Le siège du Comité d’organisation de la Coupe d’Afrique des nations (COCAN), situé dans le quartier de Marcory Résidentiel, ne désemplit pas à quelques jours du coup d’envoi. À 71 ans, actuel maire de Treichville et ministre à trois reprises (Jeunesse et Sports de 2002 à 2003, Sports et Loisirs de 2015 à 2018, et ministre de la Ville de 2018 à 2021), son président, François Albert Amichia, est parfaitement rodé au monde du sport en général, et du ballon rond en particulier. Il nous a reçus avec un grand sourire dans son vaste bureau ceint d’une belle terrasse et situé en haut du petit bâtiment du siège, entouré d’une demi-douzaine de collaborateurs. Avec cette décontraction que l’on prête aux vrais pros, et le visage plutôt détendu pour la période d’effervescence qu’il traverse, il nous raconte l’histoire de l’organisation de cette 34e édition de la Coupe d’Afrique des nations, depuis les stades jusqu’aux questions de sécurité, en passant par l’avenir des infrastructures et leur participation, demain, au développement de la Côte d’Ivoire.

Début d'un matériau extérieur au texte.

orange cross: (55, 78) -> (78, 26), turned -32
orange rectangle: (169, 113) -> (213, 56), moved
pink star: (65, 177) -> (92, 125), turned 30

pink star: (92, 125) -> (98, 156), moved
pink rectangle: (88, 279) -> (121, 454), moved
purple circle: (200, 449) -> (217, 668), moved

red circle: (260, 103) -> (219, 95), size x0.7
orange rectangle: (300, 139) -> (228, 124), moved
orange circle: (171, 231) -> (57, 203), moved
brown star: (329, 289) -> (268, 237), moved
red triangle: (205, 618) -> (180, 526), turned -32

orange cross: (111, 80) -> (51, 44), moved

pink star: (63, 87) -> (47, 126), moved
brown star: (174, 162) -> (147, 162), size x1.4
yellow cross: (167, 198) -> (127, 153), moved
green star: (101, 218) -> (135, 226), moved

AM: Nous sommes à l’approche du lancement de la CAN. Comment vous sentez-vous?

François Albert Amichia: Serein. Et, en même temps, sous pression. Nous préparons cet événement depuis des années. J’ai été nommé à la tête du COCAN en juin 2021. Au début, nous voyions la compétition venir, mais avec beaucoup de distance. Aujourd’hui, même si nous nous sentons prêts, nous éprouvons une certaine angoisse. Nous pensons cependant tenir les engagements que nous avons pris vis-à-vis de la Confédération africaine de football (CAF), du peuple ivoirien et de tous les amoureux du ballon rond.

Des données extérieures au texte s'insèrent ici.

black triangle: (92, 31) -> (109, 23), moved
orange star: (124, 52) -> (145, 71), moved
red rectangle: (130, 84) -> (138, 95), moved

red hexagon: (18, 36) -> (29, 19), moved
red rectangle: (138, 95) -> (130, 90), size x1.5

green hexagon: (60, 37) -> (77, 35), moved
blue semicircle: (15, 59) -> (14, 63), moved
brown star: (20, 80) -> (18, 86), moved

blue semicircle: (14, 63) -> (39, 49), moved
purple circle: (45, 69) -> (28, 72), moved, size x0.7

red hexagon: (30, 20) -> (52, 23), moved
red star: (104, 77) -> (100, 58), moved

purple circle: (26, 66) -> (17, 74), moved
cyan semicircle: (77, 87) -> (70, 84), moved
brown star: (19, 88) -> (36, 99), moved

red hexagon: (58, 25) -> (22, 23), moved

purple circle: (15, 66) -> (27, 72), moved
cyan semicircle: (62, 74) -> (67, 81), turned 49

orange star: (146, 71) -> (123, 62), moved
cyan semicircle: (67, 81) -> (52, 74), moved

Six stades ont été soit construits, soit rénovés. Aujourd’hui, tout est fin prêt. Parlons des voies d’accès. Où en est-on?

Concernant les stades, quatre ont été construits, deux ont été réhabilités. Tous sont homologués par la CAF et ont été testés grâce à des matchs que nous avons organisés à cet effet. Du 5 au 19 novembre, huit équipes de la Women’s Champions League se sont affrontées à San-Pédro et à Korhogo. Nous avons ainsi pu mesurer notre organisation. Les stades d’Ebimpé et Félix Houphouët-Boigny ont aussi accueilli des matchs test. Concernant les accès, notamment à Abidjan, nous avions évidemment des soucis. Mais tout est résolu à présent. En octobre, le Premier ministre a effectué une visite de la principale voie menant au stade d’Ebimpé et de celle que nous appelons la «Y4», une voie de contournement de la ville. Les travaux sont pratiquement achevés. Nous avons également construit 24 terrains d’entraînement, afin que chaque équipe dispose du sien, contrairement à ce qui se faisait ailleurs, où le même terrain était partagé par deux ou trois équipes. Là encore, nous avons rencontré quelques problèmes d’accès à cause d’une saison des pluies particulièrement intense, mais les voies sont en train d’être terminées. Je souhaiterais préciser que, à la suite du tirage au sort, les équipes ont effectué ce que l’on appelle des «visites de familiarisation», et les retours ont généralement été plutôt favorables. Il reste quelques détails à régler, mais que ce soit au sein du COCAN ou du gouvernement ivoirien, des dispositions ont été prises afin de tenir compte des observations que nous avons reçues.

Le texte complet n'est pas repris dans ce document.